Na Revista Science & Vie (Julho de 2009), surge um artigo sobre a descoberta do fóssil da jovem primata, baptizada com o nome de Ida. Pierre Grumberg autor do mesmo conclui desta maneira: “O que é seguro, e todos estão de acordo sobre isto, é que a Ida promete anos de trabalho, assim como um formidável raio de luz sobre um período tão mal conhecido da nossa evolução” e cita Jerry Hooker: ´Nós só tínhamos alguns restos esparsos, por vezes alguns dentes. E eis que nos é oferecido o plano completo de um primata primitivo: um ´standard´que nos permitirá confrontar os vestígios dispersos. Para isso, Ida é um fóssil excepcional”Pierre Grumberg, Science & Vie, p. 33.
http://dx.plos.org/10.1371/journal
Não pude deixar de me questionar : Se tinham unicamente alguns restos esparsos, como por exemplo dentes, como podem os cientistas formar uma teoria que se transforma em conhecimento científico?
Pode concluir-se que o título de “cientista” autoriza a mentir!
O "DESIGN" INTELIGENTE
A pergunta que está na base do chamado movimento do "design" inteligente é esta: há evidências científicas de que universo não é um sistema fechado, de que houve um input de inteligência na sua criação? O que buscam fazer com isso é separar a questão científica da questão teológica. O facto de o universo ser inteligível é evidência de quê? De uma inteligência superior que o criou, ou de um processo aleatório e despropositado?"A evolução.

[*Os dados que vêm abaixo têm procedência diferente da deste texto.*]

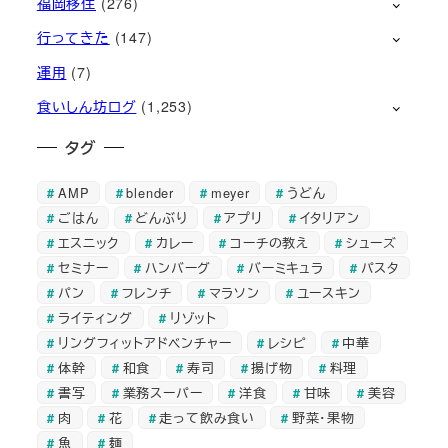
福岡移住
(276)
行ってきた
(147)
運用
(7)
食いしん坊ログ
(1,253)
タグ
AMP
blender
meyer
うどん
ごはん
どんぶり
アプリ
イタリアン
エスニック
カレー
コーチの教え
シューズ
セミナー
ハンバーグ
バーミキュラ
パスタ
パン
フレンチ
マラソン
ユースキン
ライティング
リゾット
リングフィットアドベンチャー
レシピ
中華
体幹
和食
寿司
揚げ物
料理
書写
業務スーパー
洋食
甘味
美容
肉
花
走って飲み食い
野菜・果物
魚
麺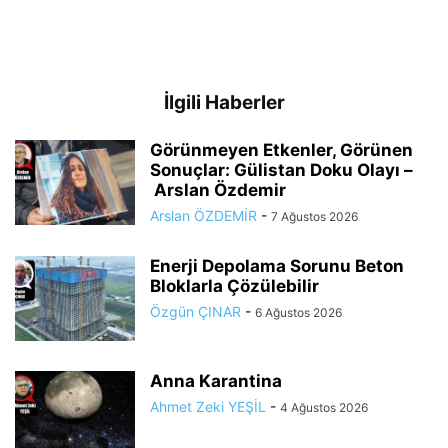
İlgili Haberler
Görünmeyen Etkenler, Görünen
Sonuçlar: Gülistan Doku Olayı –
Arslan Özdemir
Arslan ÖZDEMİR
-
7 Ağustos 2026
Enerji Depolama Sorunu Beton
Bloklarla Çözülebilir
Özgün ÇINAR
-
6 Ağustos 2026
Anna Karantina
Ahmet Zeki YEŞİL
-
4 Ağustos 2026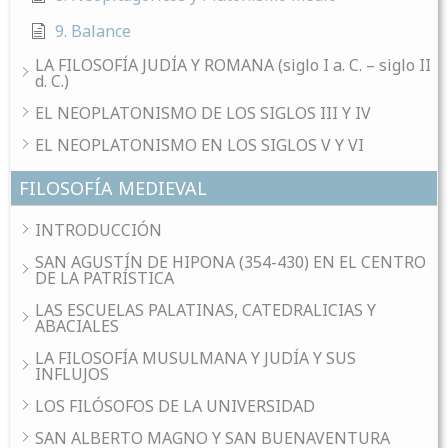
9. Balance
LA FILOSOFÍA JUDÍA Y ROMANA (siglo I a. C. – siglo II
d. C.)
EL NEOPLATONISMO DE LOS SIGLOS III Y IV
EL NEOPLATONISMO EN LOS SIGLOS V Y VI
FILOSOFÍA MEDIEVAL
INTRODUCCIÓN
SAN AGUSTÍN DE HIPONA (354-430) EN EL CENTRO
DE LA PATRÍSTICA
LAS ESCUELAS PALATINAS, CATEDRALICIAS Y
ABACIALES
LA FILOSOFÍA MUSULMANA Y JUDÍA Y SUS
INFLUJOS
LOS FILÓSOFOS DE LA UNIVERSIDAD
SAN ALBERTO MAGNO Y SAN BUENAVENTURA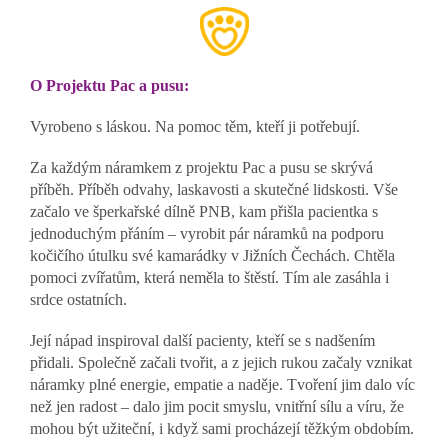
O Projektu Pac a pusu:
Vyrobeno s láskou. Na pomoc těm, kteří ji potřebují.
Za každým náramkem z projektu Pac a pusu se skrývá
příběh. Příběh odvahy, laskavosti a skutečné lidskosti. Vše
začalo ve šperkařské dílně PNB, kam přišla pacientka s
jednoduchým přáním – vyrobit pár náramků na podporu
kočičího útulku své kamarádky v Jižních Čechách. Chtěla
pomoci zvířatům, která neměla to štěstí. Tím ale zasáhla i
srdce ostatních.
Její nápad inspiroval další pacienty, kteří se s nadšením
přidali. Společně začali tvořit, a z jejich rukou začaly vznikat
náramky plné energie, empatie a naděje. Tvoření jim dalo víc
než jen radost – dalo jim pocit smyslu, vnitřní sílu a víru, že
mohou být užiteční, i když sami procházejí těžkým obdobím.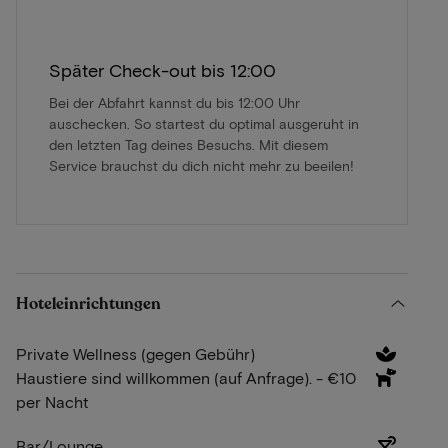
Später Check-out bis 12:00
Bei der Abfahrt kannst du bis 12:00 Uhr
auschecken. So startest du optimal ausgeruht in
den letzten Tag deines Besuchs. Mit diesem
Service brauchst du dich nicht mehr zu beeilen!
Hoteleinrichtungen
Private Wellness (gegen Gebühr)
Haustiere sind willkommen (auf Anfrage). - €10
per Nacht
Bar/Lounge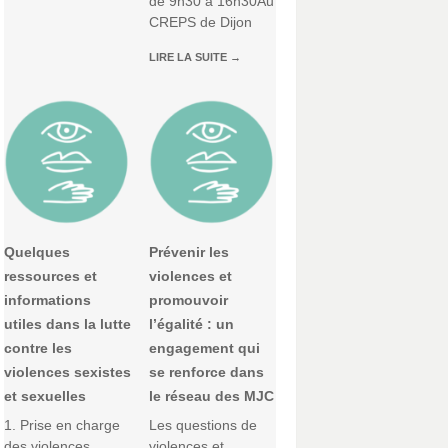
de 9h30 à 16h30Au
CREPS de Dijon
LIRE LA SUITE
→
Quelques
Prévenir les
ressources et
violences et
informations
promouvoir
utiles dans la lutte
l’égalité : un
contre les
engagement qui
violences sexistes
se renforce dans
et sexuelles
le réseau des MJC
1. Prise en charge
Les questions de
des violences
violences et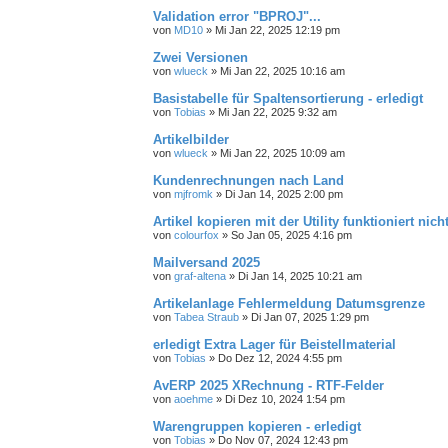
Validation error "BPROJ"...
von
MD10
»
Mi Jan 22, 2025 12:19 pm
Zwei Versionen
von
wlueck
»
Mi Jan 22, 2025 10:16 am
Basistabelle für Spaltensortierung - erledigt
von
Tobias
»
Mi Jan 22, 2025 9:32 am
Artikelbilder
von
wlueck
»
Mi Jan 22, 2025 10:09 am
Kundenrechnungen nach Land
von
mjfromk
»
Di Jan 14, 2025 2:00 pm
Artikel kopieren mit der Utility funktioniert nich
von
colourfox
»
So Jan 05, 2025 4:16 pm
Mailversand 2025
von
graf-altena
»
Di Jan 14, 2025 10:21 am
Artikelanlage Fehlermeldung Datumsgrenze
von
Tabea Straub
»
Di Jan 07, 2025 1:29 pm
erledigt Extra Lager für Beistellmaterial
von
Tobias
»
Do Dez 12, 2024 4:55 pm
AvERP 2025 XRechnung - RTF-Felder
von
aoehme
»
Di Dez 10, 2024 1:54 pm
Warengruppen kopieren - erledigt
von
Tobias
»
Do Nov 07, 2024 12:43 pm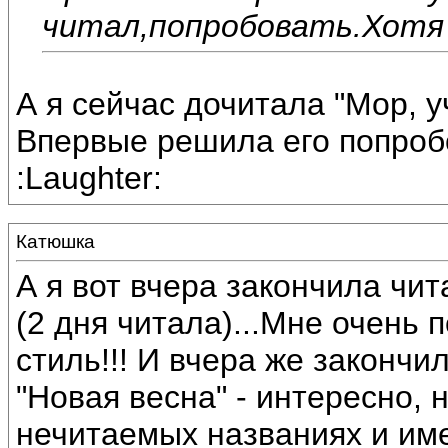
читал,попробовать.Хотя 
А я сейчас дочитала "Мор, 
Впервые решила его попроб
:Laughter:
Катюшка
А я вот вчера закончила чит
(2 дня читала)...Мне очень 
стиль!!! И вчера же закончи
"Новая весна" - интересно, 
нечитаемых названиях и име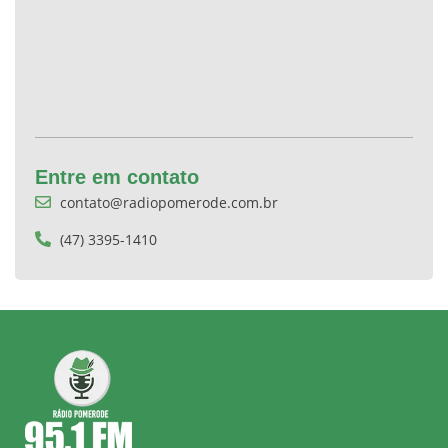
Entre em contato
contato@radiopomerode.com.br
(47) 3395-1410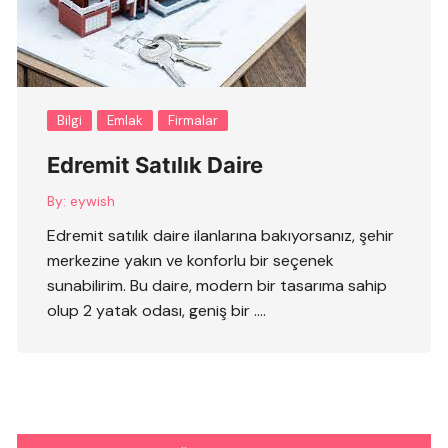
Bilgi
Emlak
Firmalar
Edremit Satılık Daire
By:
eywish
Edremit satılık daire ilanlarına bakıyorsanız, şehir
merkezine yakın ve konforlu bir seçenek
sunabilirim. Bu daire, modern bir tasarıma sahip
olup 2 yatak odası, geniş bir ….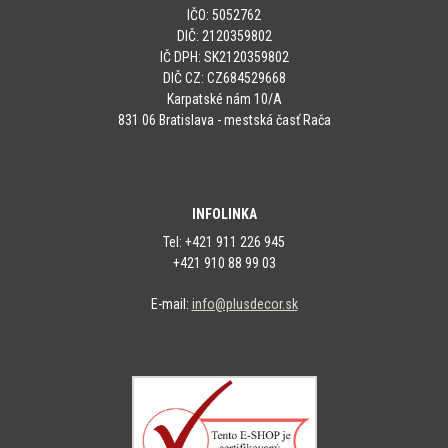
IČO: 5052762
DIČ: 2120359802
IČ DPH: SK2120359802
DIČ CZ: CZ684529668
Karpatské nám 10/A
831 06 Bratislava - mestská časť Rača
INFOLINKA
Tel: +421 911 226 945
+421 910 88 99 03
E-mail:
info@plusdecor.sk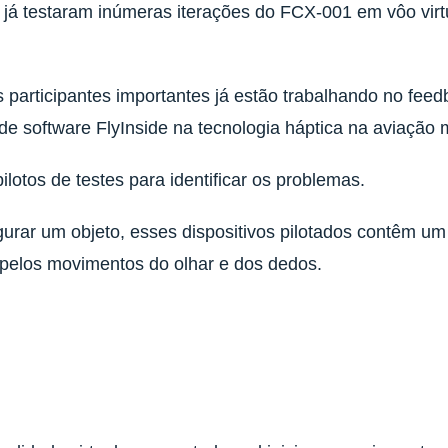
tos já testaram inúmeras iterações do FCX-001 em vôo vir
 participantes importantes já estão trabalhando no fee
e software FlyInside na tecnologia háptica na aviação
ilotos de testes para identificar os problemas.
egurar um objeto, esses dispositivos pilotados contêm u
o pelos movimentos do olhar e dos dedos.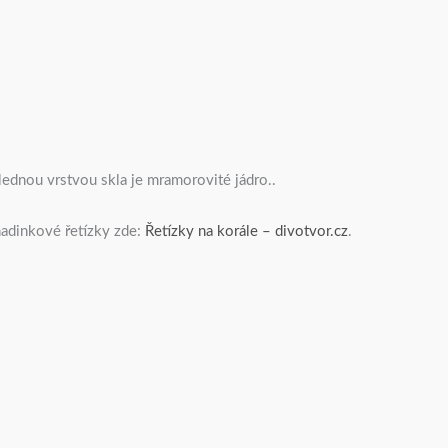
lednou vrstvou skla je mramorovité jádro..
adinkové řetízky zde:
Řetízky na korále – divotvor.cz
.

Não vejo problema com o que o Darwin observou. Ele foi um génio! A selecção natural faz algumas coisas, como mudar bicos de pássaro e coisas assim. O erro está em acreditar que a evolução faz tudo. A evolução pressupõe a existência de um organismo replicador mutante. Ela não pode explicar a origem da vida. Não estou a dizer que processos naturais não estão envolvidos, estou a dizer que a Criação exige um acto da inteligência desde o início.
Como foi criada a vida?
Os físicos concordam que houve um início, estão em acordo com a Bíblia nesse aspecto. No primeiro capítulo da Bíblia está escrito: ‘E Deus disse: faça-se a luz’. Então eu imagino que Deus falou e criou o universo. Depois, voltou a falar, e houve outras singularidades. Talvez uma delas tenha sido a criação da vida.
A ancestralidade comum de todos os seres, segundo Darwin: "O que eu acredito é que houve pontos especiais na história em que Deus introduziu coisas novas, que não podem ser explicadas apenas por processos naturais que já estavam em curso. Os momentos mais importantes foram a criação do universo, de vida biológica e da vida humana. Não acredito que os seres humanos evoluíram de alguma forma animal, puramente por processos naturais."
A singularidade da criação humana.
O que eu sei é que os seres humanos são únicos em toda a criação. A Bíblia diz que eles foram feitos à imagem de Deus.
Em resumo, a minha atitude é muito simples: sem Deus, não se pode chegar do nada a coisa alguma. Sem Deus, não se pode chegar do material ao vivo. Sem Deus, não se pode chegar do animal ao humano!
Creio que qualquer matemático exija “provas” para um determinado resultado. É claro que eu não posso provar matematicamente que Deus existe. Mas eu posso dar evidências e apresentar uma clara argumentação com base na ciência e noutras disciplinas. Eu sou um cristão, e a fé cristã é o oposto da cegueira. Ela é baseada em evidências como a ressurreição de Cristo, sobre a qual há evidências históricas, directas e indirectas.